O que seria de nós, moradores da cidade grande, sem os parques urbanos? Afinal de contas, são estas áreas verdes que nos trazem qualidade de vida, sossego e momentos de interação com a natureza. Sem falar que são excelentes espaços para a realização de atividade física e lazer.

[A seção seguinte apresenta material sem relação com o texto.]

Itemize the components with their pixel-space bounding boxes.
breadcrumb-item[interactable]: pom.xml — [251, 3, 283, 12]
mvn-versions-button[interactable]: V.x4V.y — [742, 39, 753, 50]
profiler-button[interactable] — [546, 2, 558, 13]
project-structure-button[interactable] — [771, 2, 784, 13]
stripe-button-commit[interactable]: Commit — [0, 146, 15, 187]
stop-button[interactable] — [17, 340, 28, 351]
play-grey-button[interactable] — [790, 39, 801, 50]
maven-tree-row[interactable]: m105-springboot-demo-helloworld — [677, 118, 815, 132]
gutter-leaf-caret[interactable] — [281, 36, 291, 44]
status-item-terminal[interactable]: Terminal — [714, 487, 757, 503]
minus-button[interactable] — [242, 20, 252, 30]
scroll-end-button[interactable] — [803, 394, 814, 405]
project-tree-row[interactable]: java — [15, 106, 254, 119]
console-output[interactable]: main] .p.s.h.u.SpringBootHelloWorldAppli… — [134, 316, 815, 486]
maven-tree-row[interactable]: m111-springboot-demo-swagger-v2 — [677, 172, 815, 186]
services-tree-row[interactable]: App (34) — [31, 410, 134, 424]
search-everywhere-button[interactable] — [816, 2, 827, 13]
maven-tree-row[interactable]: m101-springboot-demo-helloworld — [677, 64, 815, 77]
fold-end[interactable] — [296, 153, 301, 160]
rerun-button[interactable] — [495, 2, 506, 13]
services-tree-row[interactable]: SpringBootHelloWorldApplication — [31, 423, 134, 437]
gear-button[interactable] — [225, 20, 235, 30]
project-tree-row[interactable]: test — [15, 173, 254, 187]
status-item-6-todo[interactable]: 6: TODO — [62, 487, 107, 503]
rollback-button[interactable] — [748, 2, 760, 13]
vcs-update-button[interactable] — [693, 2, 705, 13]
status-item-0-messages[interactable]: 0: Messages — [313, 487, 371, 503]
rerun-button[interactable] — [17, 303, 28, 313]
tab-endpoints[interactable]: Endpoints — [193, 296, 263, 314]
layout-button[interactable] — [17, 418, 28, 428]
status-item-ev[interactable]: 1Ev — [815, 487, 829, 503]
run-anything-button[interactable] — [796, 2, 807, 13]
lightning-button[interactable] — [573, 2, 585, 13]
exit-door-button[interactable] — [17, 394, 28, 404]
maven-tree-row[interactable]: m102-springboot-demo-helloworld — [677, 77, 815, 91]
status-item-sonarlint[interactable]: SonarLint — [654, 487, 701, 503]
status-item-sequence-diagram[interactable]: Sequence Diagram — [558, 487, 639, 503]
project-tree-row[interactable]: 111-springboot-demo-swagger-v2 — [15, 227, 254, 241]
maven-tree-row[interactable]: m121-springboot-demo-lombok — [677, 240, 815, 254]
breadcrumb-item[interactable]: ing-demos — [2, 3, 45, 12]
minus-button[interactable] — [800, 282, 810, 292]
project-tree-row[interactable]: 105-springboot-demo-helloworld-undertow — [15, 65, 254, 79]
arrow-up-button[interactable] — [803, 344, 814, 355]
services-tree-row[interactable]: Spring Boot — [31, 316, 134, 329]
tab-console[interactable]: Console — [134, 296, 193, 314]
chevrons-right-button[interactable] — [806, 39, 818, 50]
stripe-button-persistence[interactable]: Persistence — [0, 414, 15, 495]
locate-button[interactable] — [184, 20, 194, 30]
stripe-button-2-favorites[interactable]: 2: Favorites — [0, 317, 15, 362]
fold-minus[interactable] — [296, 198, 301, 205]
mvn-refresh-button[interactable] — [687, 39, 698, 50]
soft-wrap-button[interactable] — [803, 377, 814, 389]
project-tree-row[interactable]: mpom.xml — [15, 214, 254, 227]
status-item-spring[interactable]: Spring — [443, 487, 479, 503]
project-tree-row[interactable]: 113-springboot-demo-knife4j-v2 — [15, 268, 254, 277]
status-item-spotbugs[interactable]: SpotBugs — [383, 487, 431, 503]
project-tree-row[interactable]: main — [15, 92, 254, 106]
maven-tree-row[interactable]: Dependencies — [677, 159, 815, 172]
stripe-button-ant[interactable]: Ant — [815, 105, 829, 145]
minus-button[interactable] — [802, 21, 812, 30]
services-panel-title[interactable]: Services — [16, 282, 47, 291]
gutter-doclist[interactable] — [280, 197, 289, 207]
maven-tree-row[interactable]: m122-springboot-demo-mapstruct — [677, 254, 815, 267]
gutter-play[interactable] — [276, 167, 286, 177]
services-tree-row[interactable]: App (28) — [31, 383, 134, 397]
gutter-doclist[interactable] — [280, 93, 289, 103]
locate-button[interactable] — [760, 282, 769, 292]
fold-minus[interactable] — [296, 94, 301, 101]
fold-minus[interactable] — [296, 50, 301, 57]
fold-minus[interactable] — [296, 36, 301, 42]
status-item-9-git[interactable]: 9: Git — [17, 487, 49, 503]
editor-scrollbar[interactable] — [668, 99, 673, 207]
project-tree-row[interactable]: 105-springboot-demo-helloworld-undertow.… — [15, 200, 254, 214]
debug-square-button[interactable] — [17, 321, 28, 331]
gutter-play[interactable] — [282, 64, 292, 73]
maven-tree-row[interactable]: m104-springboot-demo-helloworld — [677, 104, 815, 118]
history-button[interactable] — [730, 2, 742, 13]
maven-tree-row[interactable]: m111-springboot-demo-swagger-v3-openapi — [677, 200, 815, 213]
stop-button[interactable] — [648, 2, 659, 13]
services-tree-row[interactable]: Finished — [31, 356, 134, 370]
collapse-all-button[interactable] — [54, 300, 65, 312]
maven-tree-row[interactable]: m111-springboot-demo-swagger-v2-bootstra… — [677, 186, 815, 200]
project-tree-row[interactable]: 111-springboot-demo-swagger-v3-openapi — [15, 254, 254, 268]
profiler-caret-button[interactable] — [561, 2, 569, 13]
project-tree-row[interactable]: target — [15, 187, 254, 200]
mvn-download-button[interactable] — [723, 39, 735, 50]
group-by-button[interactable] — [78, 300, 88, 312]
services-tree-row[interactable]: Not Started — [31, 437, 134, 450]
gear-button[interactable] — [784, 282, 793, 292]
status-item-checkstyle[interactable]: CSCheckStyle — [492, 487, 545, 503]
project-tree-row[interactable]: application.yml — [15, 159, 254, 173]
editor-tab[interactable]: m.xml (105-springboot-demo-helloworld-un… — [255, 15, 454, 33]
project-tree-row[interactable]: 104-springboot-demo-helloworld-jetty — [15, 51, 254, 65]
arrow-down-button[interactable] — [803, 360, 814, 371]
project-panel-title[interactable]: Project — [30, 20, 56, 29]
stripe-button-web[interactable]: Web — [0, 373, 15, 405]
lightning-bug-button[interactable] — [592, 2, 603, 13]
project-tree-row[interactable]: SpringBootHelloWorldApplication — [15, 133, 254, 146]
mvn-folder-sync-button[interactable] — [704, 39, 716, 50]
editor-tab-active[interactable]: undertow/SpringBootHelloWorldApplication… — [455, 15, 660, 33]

Os parques urbanos, de um modo geral, trazem diferentes benefícios psicológicos, sociais e físicos à saúde da população, como, por exemplo, a redução do sedentarismo e a diminuição do estresse do cotidiano urbano. Pensando nisso, o ExploraSampa tem como projeto explorar estes parques e mostrar o que cada um tem de melhor.

Foto: Reprodução

Foto: Reprodução

 

O Parque Tenente Siqueira Campos

O Parque Tenente Siqueira Campos, conhecido popularmente como Parque Trianon, está encravado no coração da Av. Paulista. É um pouco da Mata Atlântica no meio de São Paulo. Um local que nos faz esquecer que estamos na artéria financeira do Brasil. É um espaço perfeito para caminhar com amigos e viver instantes de relaxamento. Fora isso, ainda pode ter a chance de se deparar com um show de música ao ar livre. É um excelente programa para os turistas e visitantes que passarem pela Paulista.

 

Um pouco sobre o Parque Trianon

O local é de muita história. No início da década de 1910, o lugar onde hoje se localiza o MASP, foi construído um belvedere com projeto do arquiteto Ramos de Azevedo, que ficou conhecido como Trianon. Nas décadas de 1920 e 30, o parque era frequentado por intelectuais, transformando-se em símbolo da elite paulistana. O nome atual do parque foi dado em 1931 em homenagem a um dos heróis da Revolução do Forte de Copacabana, na Revolta Tenentista.

 

A fauna e a flora

O Parque Trianon é um pingo da Mata Atlântica. Lá, podemos encontrar exemplares de araribá-rosa, canela-poca, cedro, jequitibá, pau-ferro, sapopemba, sapucaia e tamboril, além de abiurana, andá-açu, camboatás, guaraiúva e tapiá-guaçu. No sub-bosque há espécies exóticas introduzidas como palmeira-de-leque-da-china e seafórtia e mudas de espécies nativas plantadas para enriquecimento florístico. Foram registradas 135 espécies, das quais 8 estão ameaçadas como a cabreúva, o chichá e o palmito-jussara.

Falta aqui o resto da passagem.